Obezite genetik yatkınlık zemini taşıyan, obezojenik çevre ve yaşam biçiminin eşlik ettiği çok faktörlü kronik bir hastalıktır. Etiyolojisinde multifaktöriyel etkilerin olması obezitenin tedavisinde de multidisipliner tedavi stratejilerini gerektirmektedir. Bu stratejiler bireye özgü, gerçekleştirilebilir hedeflerle, uzun soluklu olarak kombine yöntemlerle planlanmalıdır. Tedavinin ana unsurunu ise bireye sağlıklı ve dengeli beslenme davranışlarının kalıcı olarak kazandırılması oluşturur. Fiziksel aktivite ve sağlıklı yaşam tarzı değişiklikleri doğru beslenme davranışlarının yanında bireye kazandırılmalıdır. Fakat bazı durumlarda medikal ve cerrahi yöntemler elzem hale gelebilmektedir. Özellikle beslenme müdahalesi, yaşam tarzı değişiklikleri ve ilaç tedavisi gibi konservatif tedavi yöntemlerinin başarısız olduğu hastalarda gerekli endikasyonların mevcudiyetinde cerrahi yaklaşım önerilmektedir.
Uluslararası Obezite ve Metabolik Bozukluklar Cerrahisi Federasyonu raporlarına göre 50 katılımcı ülkede yıllık 500 binin üzerinde bariatrik cerrahi işlemin gerçekleştiği belirtilmektedir. Küresel obezite görülme sıklığında ilerleyen yıllarda yaşanacak muhtemel artışların bariatrik cerrahi uygulamaların sıklığında da artışa neden olabileceği düşünülmektedir. Bu durum cerrahi işlem tekniğine özgü multidisipliner sağlık yaklaşımlarının gerekliliğini ortaya koymaktadır.

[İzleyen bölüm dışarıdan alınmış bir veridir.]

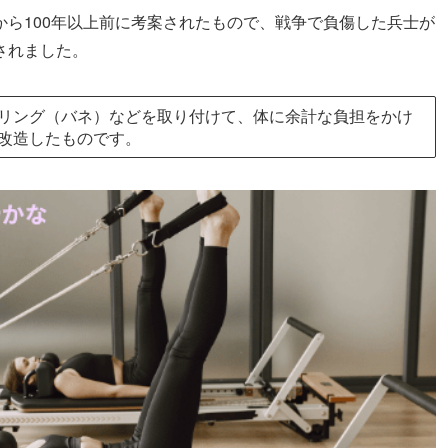
ら100年以上前に考案されたもので、戦争で負傷した兵士が
されました。
リング（バネ）などを取り付けて、体に余計な負担をかけ
改造したものです。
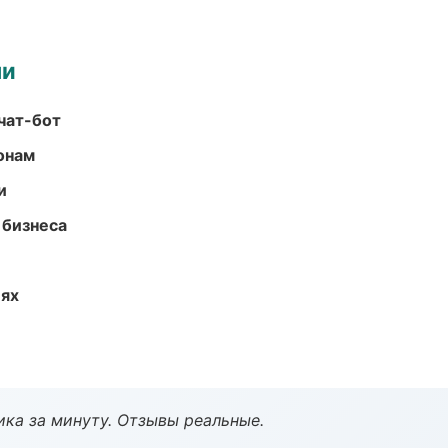
ми
чат-бот
онам
и
 бизнеса
иях
ка за минуту. Отзывы реальные.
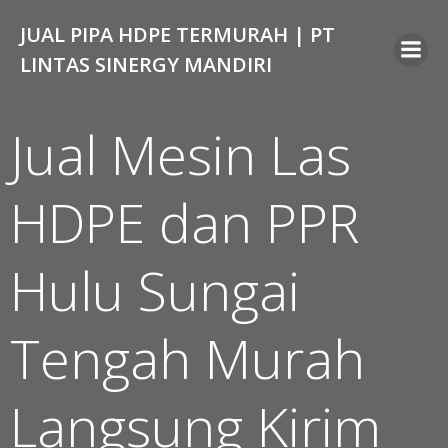
Skip
JUAL PIPA HDPE TERMURAH | PT
to
content
LINTAS SINERGY MANDIRI
Jual Mesin Las
HDPE dan PPR
Hulu Sungai
Tengah Murah
Langsung Kirim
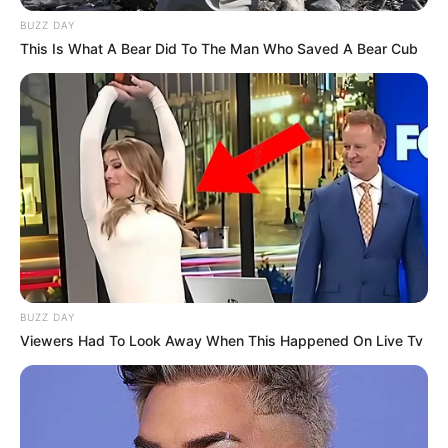
BUZZ DAY
This Is What A Bear Did To The Man Who Saved A Bear Cub
BUZZ DAY
Viewers Had To Look Away When This Happened On Live Tv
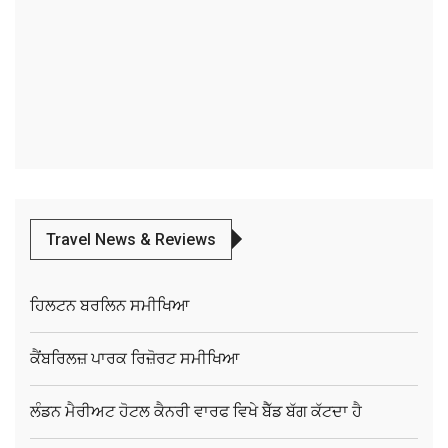
Travel News & Reviews
ਹਿਲਟਨ ਬਰਲਿਨ ਸਮੀਖਿਆ
ਕੈਂਬਰਿਲਜ਼ ਪਾਰਕ ਰਿਜ਼ੋਰਟ ਸਮੀਖਿਆ
ਲੰਡਨ ਮੈਰੀਅਟ ਹੋਟਲ ਕੈਨਰੀ ਵਾਰਫ ਵਿਖੇ ਬੈੱਡ ਬੱਗ ਕੱਟਦਾ ਹੈ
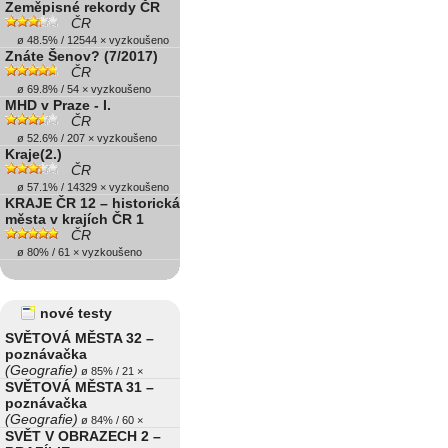
Zeměpisné rekordy ČR
ČR
ø 48.5% / 12544 × vyzkoušeno
Znáte Šenov? (7/2017)
ČR
ø 69.8% / 54 × vyzkoušeno
MHD v Praze - I.
ČR
ø 52.6% / 207 × vyzkoušeno
Kraje(2.)
ČR
ø 57.1% / 14329 × vyzkoušeno
KRAJE ČR 12 – historická
města v krajích ČR 1
ČR
ø 80% / 61 × vyzkoušeno
nové testy
SVĚTOVÁ MĚSTA 32 –
poznávačka
(Geografie)
ø 85% / 21 ×
SVĚTOVÁ MĚSTA 31 –
poznávačka
(Geografie)
ø 84% / 60 ×
SVĚT V OBRAZECH 2 –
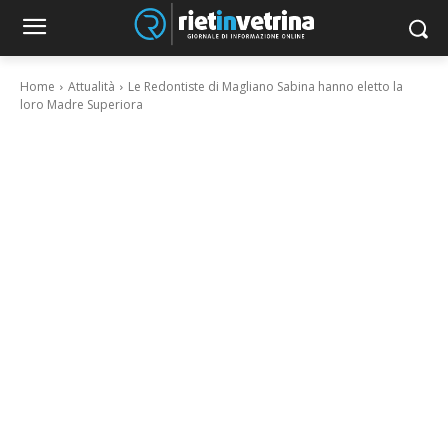
Home
Attualità
Le Redontiste di Magliano Sabina hanno eletto la
loro Madre Superiora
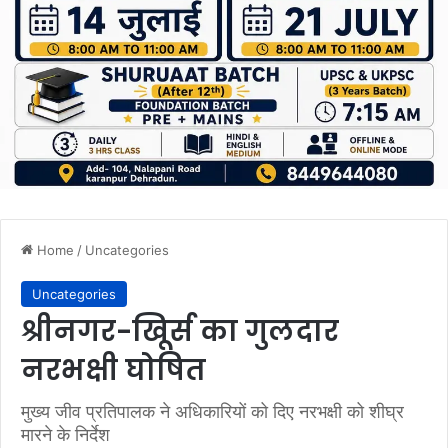
Home
/
Uncategories
Uncategories
श्रीनगर-खिूर्स का गुलदार
नरभक्षी घोषित
मुख्य जीव प्रतिपालक ने अधिकारियों को दिए नरभक्षी को शीघ्र
मारने के निर्देश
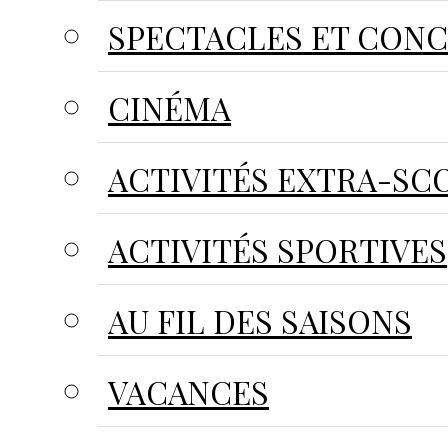
SPECTACLES ET CON
CINÉMA
ACTIVITÉS EXTRA-SC
ACTIVITÉS SPORTIVES
AU FIL DES SAISONS
VACANCES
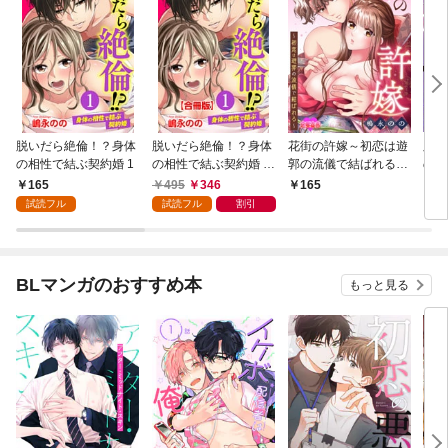
脱いだら絶倫！？身体
脱いだら絶倫！？身体
花街の許嫁～初恋は遊
脱い
の相性で結ぶ契約婚 1
の相性で結ぶ契約婚 合
郭の流儀で結ばれる～
の相
冊版 1
分冊版 1
【単
165
495
346
165
7
試読フル
試読フル
割引
BLマンガのおすすめ本
もっと見る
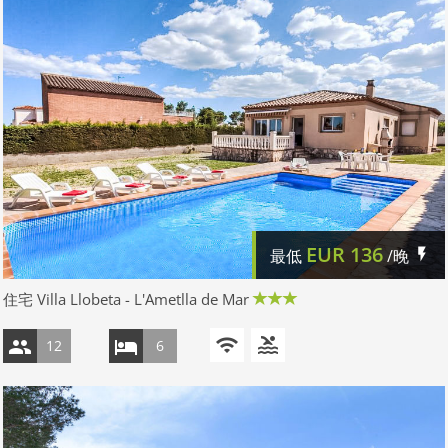
EUR
136
最低
/晚
住宅 Villa Llobeta - L'Ametlla de Mar
12
6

Bariatrik cerrahi öncesi ve sonrasındaki beslenme planlaması işlemin başarısını belirleyen en önemli hususlardandır. Bu nedenle uygulanan bariatrik cerrahi tekniğine özgü erken ve geç dönem komplikasyanların dikkate alınarak tedavi stratejilerinin belirlenmesi elzemdir. Uygulanan tekniğe özgü beslenmeye ilişkin riskler önemli farklılıklar gösterdiği için beslenme planlaması da büyük farklılıklar gösterir. Bir diğer yandan, besin ögelerine ilişkin komplikasyonlar hematolojik, metabolik ve geri dönüşümsüz nörolojik hastalıklara yol açmasından dolayı bariatrik cerrahinin en önemli uzun dönem komplikasyonlarını oluşturur. Bariatrik cerrahi uygulanan hastaların yaklaşık %30’unda mikro ve/veya makro besin ögesi eksikliklerine bağlı komplikasyonlar gelişebilmektedir. Besin ögesi eksikliklerine bağlı komplikasyonlar anemi, metabolik kemik hastalığı, protein enerji malnutrisyonu, steatore, wernicke ensefalopatisi, polinöropati ve miyopati, görme bozukluğu, cilt döküntüleri ve potansiyel olarak sessiz seyreden çeşitli mikronutrient yetersizlikleridir. Ayrıca bariatik cerrahiye bağlı görülebilecek beslenmeye ilişkin bazı fizyolojik komplikasyonlarda (dumping sendromu, hiperinsülinemik hipoglisemi vb.) beslenmeye ilişkin stratejilerde belirleyici olabilmektedir. Bariatrik cerrahi türüne özgü ideal beslenme yaklaşımları beslenmeye ilişkin bu risklerin azaltılmasında veya önlenmesinde etkili olabilir.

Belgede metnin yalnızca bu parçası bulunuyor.